[racket] Randomized bisimulation tests and Metropolis-Hastings random walk

Neil Toronto

unread,

Jan 4, 2013, 4:45:39 PM1/4/13

to us...@racket-lang.org

I get excited about applying statistics to programming. Here's something
exciting I found today.

I'm working on a Typed Racket implementation of Chris Okasaki's purely
functional random-access lists, which are O(1) for `cons', `first' and
`rest', and basically O(log(n)) for random access. I wanted solid
randomized tests, and I figured the best way would be bisimulation: do
exactly the same, random thing to a (Listof Integer) and an (RAList
Integer), then ensure the lists are the same. Iterate N times, each time
using the altered lists for the next bisimulation step.

There's a problem with this, though: the test runtimes are all over the
place for any fixed N, and are especially wild with large N. Sometimes
it first does a bunch of `cons' operations in a row. Because each
bisimulation step is O(n) in the list length (to check equality), this
makes the remaining steps very slow. Sometimes it follows up with a
bunch of `rest' operations, which makes the remaining steps very fast.

More precisely, random bisimulation does a "simple random walk" over
test list lengths, where `cons' is a step from n to n+1 and `rest' is a
step from n to n-1. Unfortunately, the n's stepped on in a simple random
walk have no fixed probability distribution, and thus no fixed average
or variance. That means each bisimulation step has no fixed average
runtime or fixed variation in runtime. Wildness ensues.

One possible solution is to generate fresh test lists from a fixed
distribution, for each bisimulation step. This is a bad solution,
though, because I want to see whether RAList instances behave correctly
*over time* as they're operated on.

The right solution is to use a Metropolis-Hastings random walk instead
of a simple random walk, to sample list lengths from a fixed
distribution. Then, the list lengths will have a fixed average, meaning
that each bisimulation step will have a fixed average runtime, and my
overall average test runtime will be O(N) instead of wild and crazy.
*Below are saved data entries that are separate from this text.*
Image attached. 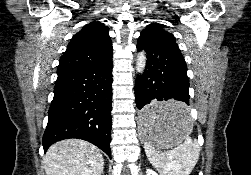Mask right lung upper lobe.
<instances>
[{
  "label": "right lung upper lobe",
  "instance_id": "obj_1",
  "mask_svg": "<svg viewBox=\"0 0 251 175\" xmlns=\"http://www.w3.org/2000/svg\"><path fill=\"white\" fill-rule=\"evenodd\" d=\"M108 30L99 21L85 25L70 40L57 72L105 63L113 54Z\"/></svg>",
  "mask_w": 251,
  "mask_h": 175
}]
</instances>
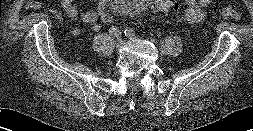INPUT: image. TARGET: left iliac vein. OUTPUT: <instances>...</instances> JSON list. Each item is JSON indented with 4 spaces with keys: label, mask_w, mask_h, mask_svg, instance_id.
I'll return each instance as SVG.
<instances>
[{
    "label": "left iliac vein",
    "mask_w": 253,
    "mask_h": 131,
    "mask_svg": "<svg viewBox=\"0 0 253 131\" xmlns=\"http://www.w3.org/2000/svg\"><path fill=\"white\" fill-rule=\"evenodd\" d=\"M128 38H130V39H135V38H137L135 35H132V36H128Z\"/></svg>",
    "instance_id": "left-iliac-vein-1"
}]
</instances>
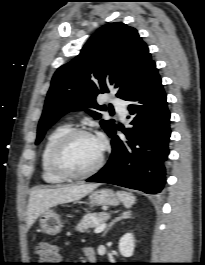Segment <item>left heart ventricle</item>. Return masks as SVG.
<instances>
[{
	"mask_svg": "<svg viewBox=\"0 0 205 265\" xmlns=\"http://www.w3.org/2000/svg\"><path fill=\"white\" fill-rule=\"evenodd\" d=\"M101 148L95 138L78 136L66 146L60 157L61 165L72 173H83L99 159Z\"/></svg>",
	"mask_w": 205,
	"mask_h": 265,
	"instance_id": "obj_1",
	"label": "left heart ventricle"
}]
</instances>
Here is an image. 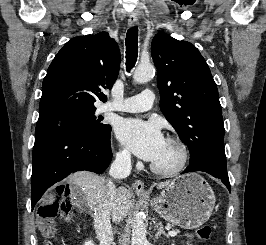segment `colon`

First, I choose a distribution. The geometric family is good because
list lengths are nonnegative. Geometric with p = 0.05 means list lengths
should be (1-p)/p = 19 on average, but are empty with probability 0.05
and very large with very low probability.

So I add these two lines:

(require math/distributions)

(define length-dist (geometric-dist 0.05))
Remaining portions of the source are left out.